図6は、電子写真システムの構造を模式的に示す図である。符号81は感光ドラム、83は帯電ローラ、85はクリーニングローラ、87はレーザー発信機、89はトナー供給装置、91はブレード、93は転写ベルト、Pは用紙である。クリーニングローラ85は、帯電ローラ83の表面に付着した残留トナーや紙粉等の微粒子を除去するために設けられ、シャフト85aと、前記シャフト85aの外周に設けられた弾性発泡体層85bとよりなり、前記弾性発泡体層85bが帯電ローラ83の表面に押し付けられた状態で回転し、前記帯電ローラ83の表面の微粒子を弾性発泡体層85bで除去する。前記クリーニングローラ85には回転用駆動部がなく、帯電ローラの駆動回転に従い、上記クリーニングローラも従動する。
【0003】
前記クリーニングローラとして、四角柱状に加工した弾性発泡体の中心にシャフトを挿通して弾性発泡体の外周を研磨することにより、弾性発泡体を円筒形にしたものがある。
しかし、研磨加工により形成されたクリーニングローラは、研磨加工時に発生した研磨粉が弾性発泡体表面の微細な凹凸に入り込み、使用時に悪影響を及ぼすことがあった。
【0004】
また、前記研磨粉の問題を解消するため、紐状のウレタンスポンジからなるクリーニング部材をシャフトの外周に螺旋状に巻き付けたクリーニングローラが提案されている(特許文献1)。

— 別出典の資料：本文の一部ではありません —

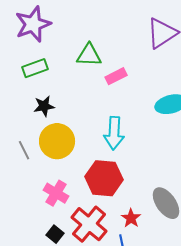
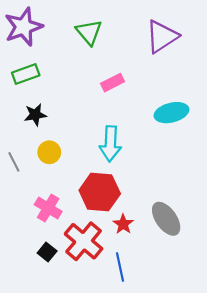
green triangle: (89, 55) -> (89, 32), moved, turned 48
yellow circle: (57, 141) -> (49, 152), size x0.6
red star: (131, 218) -> (123, 224), moved

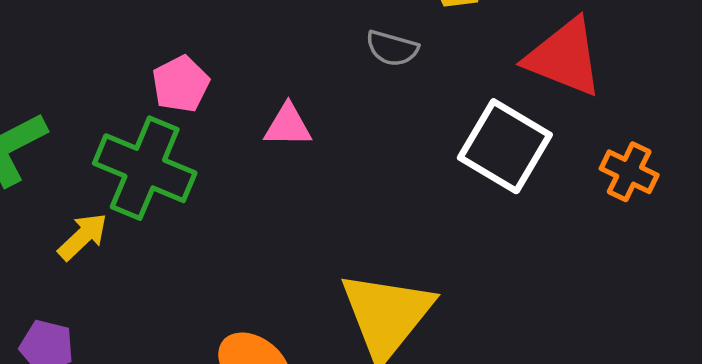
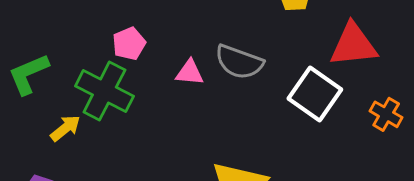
gray semicircle: (392, 48) -> (239, 62), moved, size x1.6
red triangle: (564, 57) -> (353, 45), turned -32

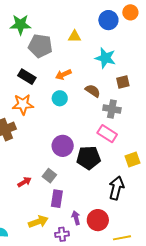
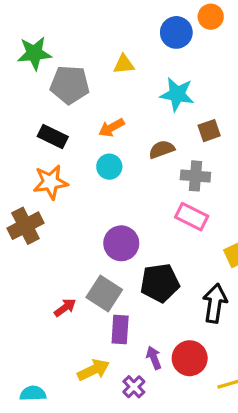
brown semicircle: (93, 91) -> (162, 149), turned -49
black pentagon: (88, 158) -> (160, 283), moved
gray square: (49, 176) -> (104, 294), size x1.5
purple cross: (62, 234) -> (134, 387), turned -32

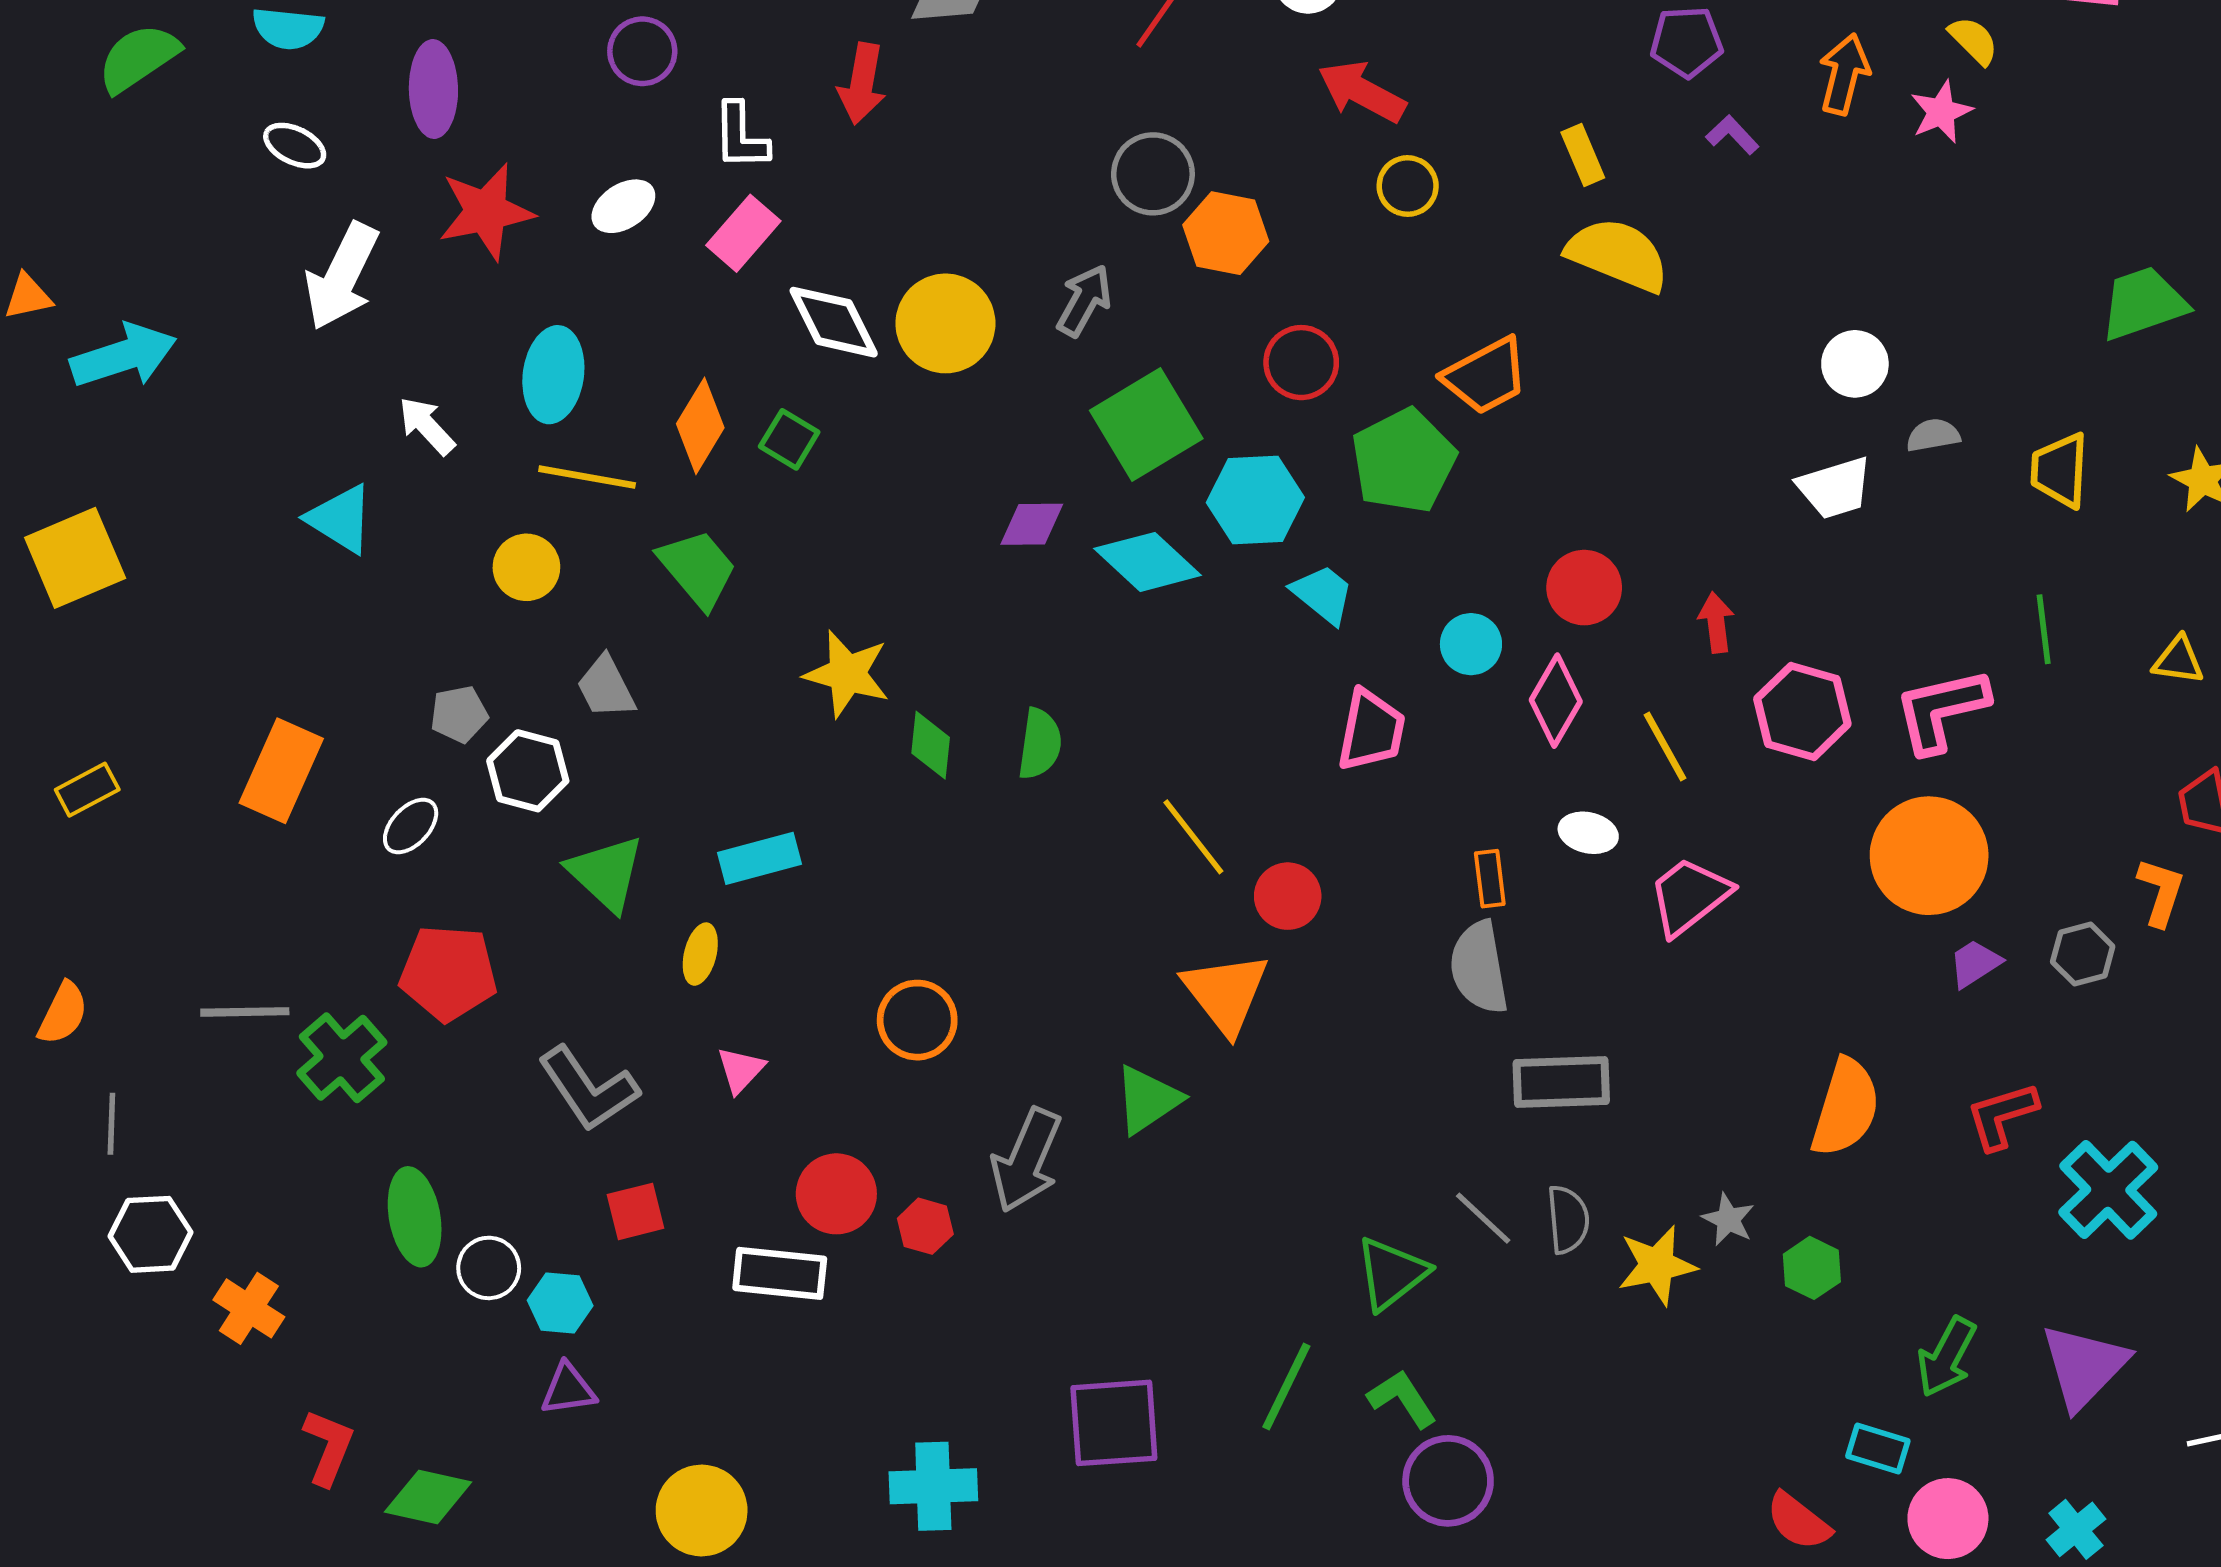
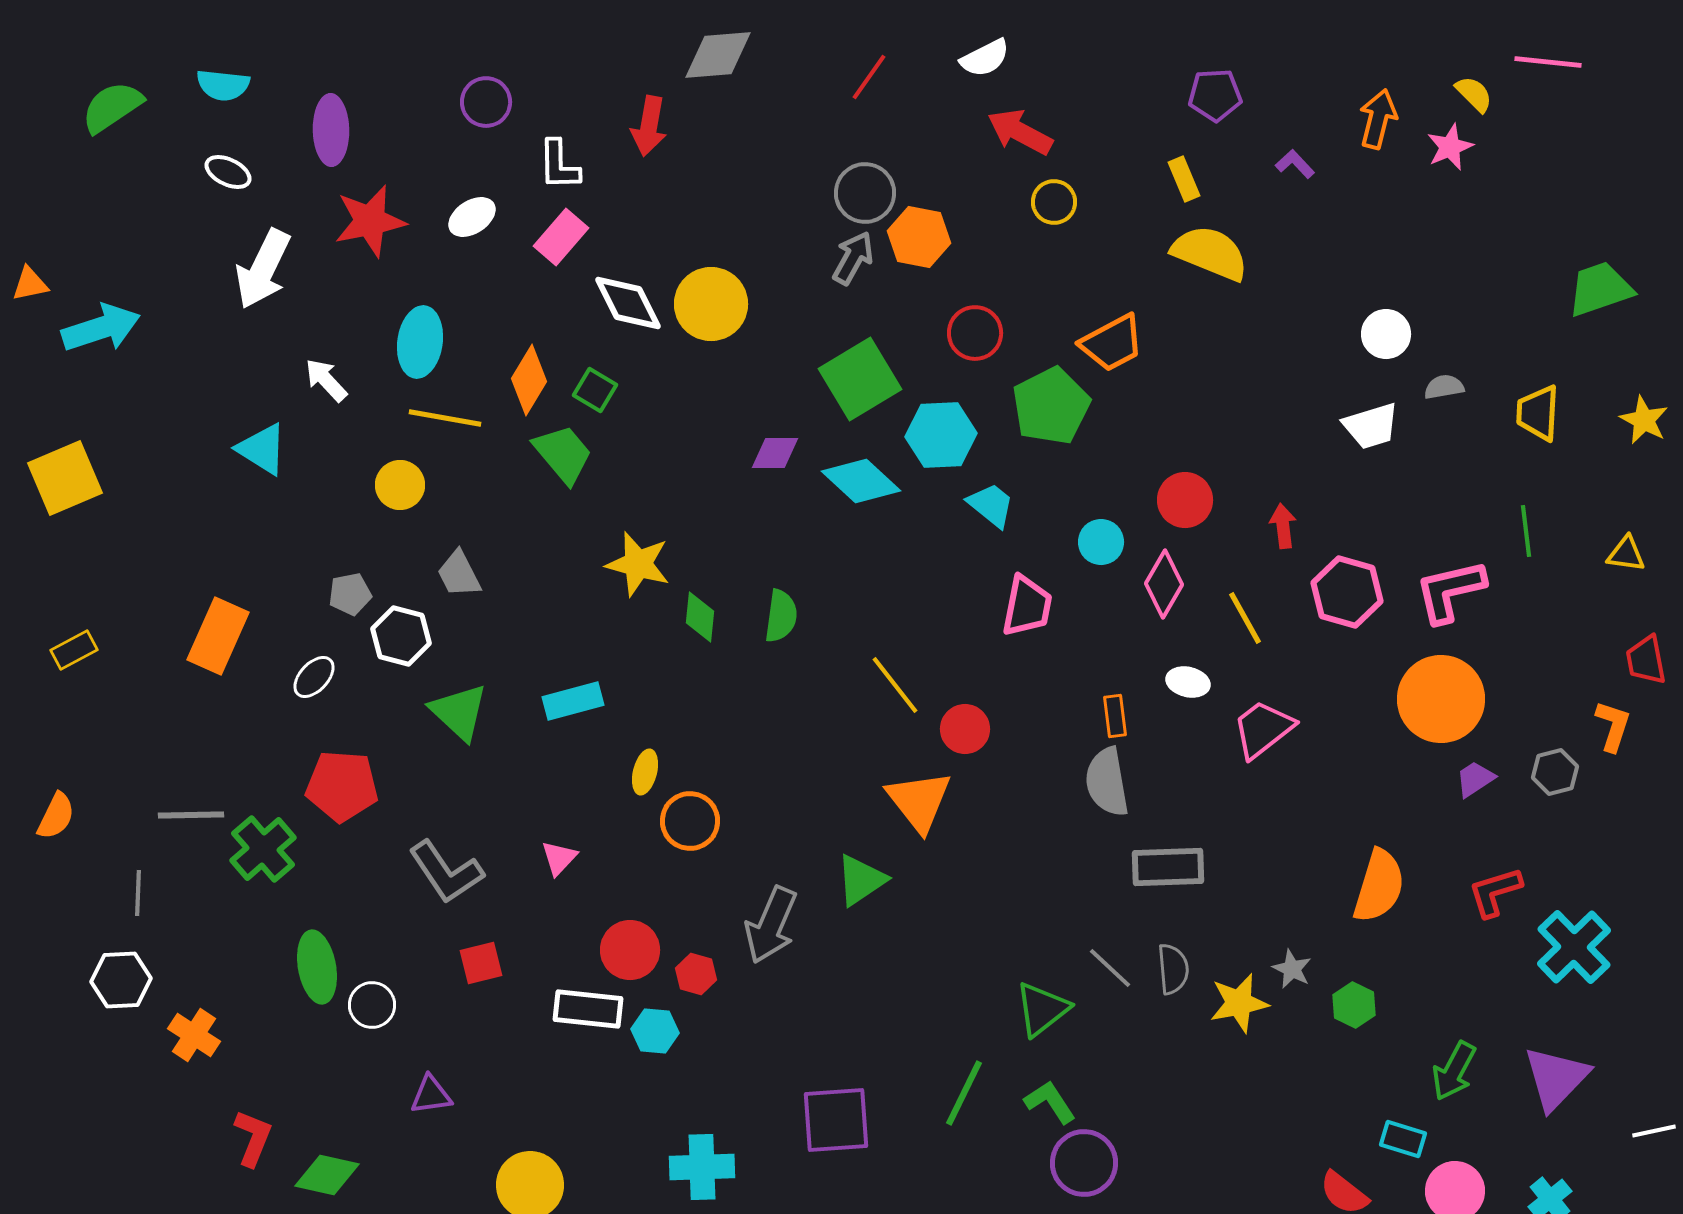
purple pentagon: (1687, 42) -> (1215, 95), moved
gray arrow: (1084, 301) -> (853, 258), moved
green trapezoid: (698, 569) -> (563, 454), moved
yellow ellipse: (700, 954) -> (645, 772), moved
gray line: (111, 1124) -> (138, 893), moved
cyan hexagon: (560, 1303) -> (655, 1031), moved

しかし、紐状のクリーニング部材をシャフトの外周に螺旋状に巻き付けたクリーニングローラは、帯電ローラとクリーニング部材との接触が線接触となって接触面積が少ないために、クリーニング性能が劣る問題がある。
【0005】
また、弾性発泡体からなる帯部を軸部の周面に螺旋状に巻き付け、螺旋が進む方向の一端の厚みを先端ほど薄くして、該一端が帯電ローラに接触しないようにした清掃ローラが提案されている(特許文献2)。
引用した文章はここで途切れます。